Я медленно шла по коридору, Мила, двигаясь с другого конца, неотвратимо приближалась. Еще минута, и мы встретимся, как два поезда из школьной задачки по арифметике. Мила, гордо задрав голову, прошествует мимо, изображая полнейшее пренебрежение, а у меня возникнет стойкое ощущение, что невидимая рука опрокинула на голову ведро с помоями. Но деваться некуда, придется выдержать это испытание. Давай, Вилка, не тушуйся, бывали в твоей жизни ситуации и похуже. Ну-ка вспомни, как пришлось бежать через темный лес, одной, ровнехонько в полночь. А тут всего лишь дурно воспитанная нахалка.

Внезапно на лице Милы засияла приветливая улыбка.

– Добрый день! Страшно рада встрече. Вы несете нам новую рукопись? Две предыдущие вещи просто супер.

Я шарахнулась в сторону и оглянулась. Наверное, сзади идет Смолякова, она тоже печатается в этом издательстве. Но коридор оказался пуст.

Мила тем временем поравнялась со мной и, продолжая лучиться, сказала:

– Виола Ленинидовна, вы сегодня прекрасно выглядите.

– Э-э-э, – забормотала я, – ага, ну да, то есть вы тоже.

Мила закатила глаза:

– Мне так понравилось «Гнездо бегемота»!

– Спасибо, – ошарашенно ответила я.

– Это вам спасибо, – ответила девушка и ушла.

Я прислонилась к стене, чувствуя, как мелко-мелко подрагивают колени.
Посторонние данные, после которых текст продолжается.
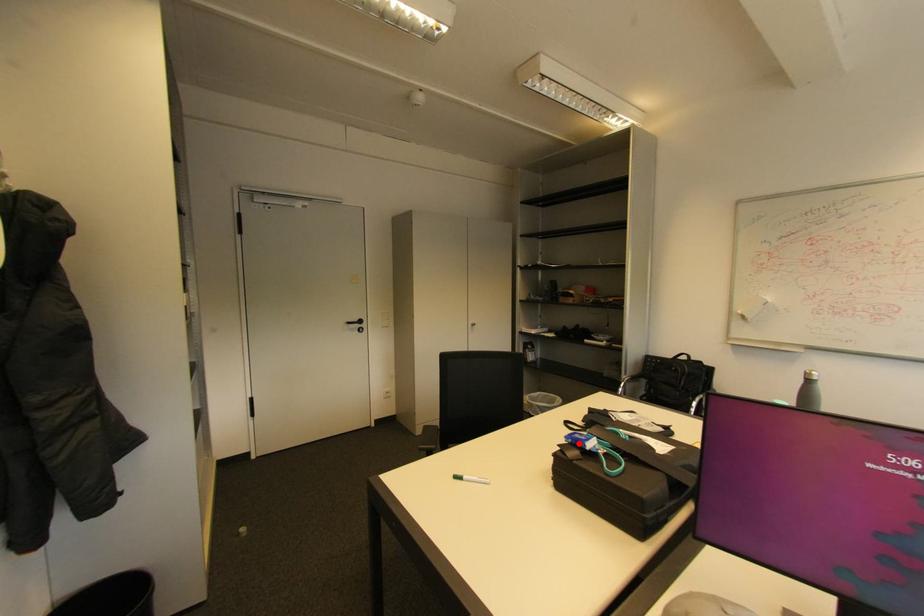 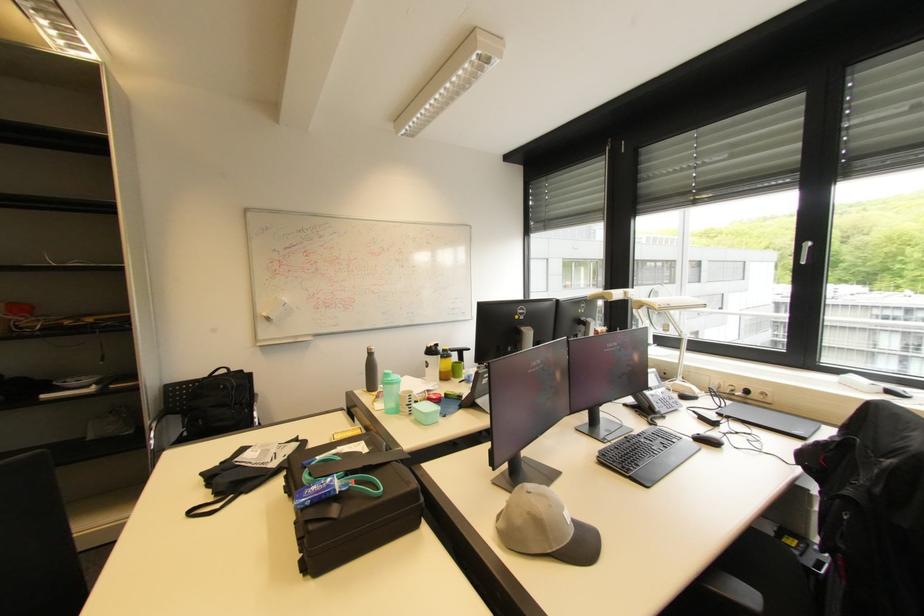 The point at the highlighted location is marked in the first image. Where is the corresponding point in the second image?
Полная женщина лет сорока, курившая у открытого окна, заботливо спросила:

– Вам плохо?

– Нет-нет. Вы знаете эту девушку?

– Милу? Конечно. А в чем дело?

– Она не заболела?

– Вроде с утра выглядела здоровой. Да что случилось?

– Понимаете, она сидит в одной комнате с Олесей Константиновной…

Женщина кивнула:

– Да, их кабинет в конце коридора.

– Ну так вот, Мила со мной раньше никогда не здоровалась, а сейчас была так приветлива! Осыпала комплиментами.

Собеседница рассмеялась и выбросила окурок во двор.

– Вы ведь наш автор!

– Вроде того.

– Поздравляю!

– С чем?

– Наша Мила точный барометр. Если не замечает вас – дело плохо. А коли она приветлива, ваш рейтинг в издательстве сильно вырос. Так что советую не расслабляться, а быстро писать новую книгу. Думаю, Виола Ленинидовна, она продастся так же хорошо, как и первые две.

– Мы знакомы? – удивилась я.

– Я делала обложку на «Гнездо бегемота», – пояснила толстуха и исчезла за дверью ближайшего кабинета.

Я посмотрела ей вслед. Советы все давать умеют, нет бы подсказать, где взять материал для нового романа! Тяжело вздохнув, я добралась до нужного кабинета и сунула голову внутрь.

– Можно?

Невысокий парнишка, худощавый блондин со слегка длинноватым для узкого лица носом, быстро сказал:

– Входите, Виола Ленинидовна, жду, меня зовут Федор.

– Тогда я просто Виола.

– Ну что вы, – закривлялся паренек, – я никак не могу называть по имени известную писательницу.

– Не такая уж я и знаменитая, думаю, что если спросить людей в метро, кто такая Арина Виолова, то вряд ли они сообразят, что это автор двух криминальных романов.

– А вы хотите стать известной? – посерьезнел Федор.

– Не отказалась бы.

– Вот и отлично, именно за этим я и позвал вас. Кстати, я заведую отделом рекламы и пиара издательства, нам следует придумать для вас имидж.

– Что? – не поняла я.

– Слышали высказывание: «Реклама – двигатель торговли»? – улыбнулся Федор.

– Конечно.

– Книги – это товар, и наша задача продать его как можно больше. Вы очень хорошо стартовали, при условии, что станете писать регулярно…

Я поежилась. Господи, ну почему в голове пусто? Отчего меня хватило только на фразу: «В тот вечер шел дождь»?

– …быстро войдете в десятку самых читаемых авторов, – мирно продолжал Федор, – к вам начнут ходить журналисты, кстати, вот уже один, Сергей Сысоев, настойчиво просит ваш телефон. И что вы ему про себя расскажете?

– Ну… что… – замялась я, – правду.

Федор ухмыльнулся:

– Какую?

Я удивилась:

– Разве она бывает разной? Просто правду – о себе, родителях… Он же, наверное, сам станет расспрашивать?

– Милая Виола Ленинидовна, – проникновенным голосом произнес Федор, – расскажите сначала мне о себе ту самую правду, которую собирались изложить Сысоеву.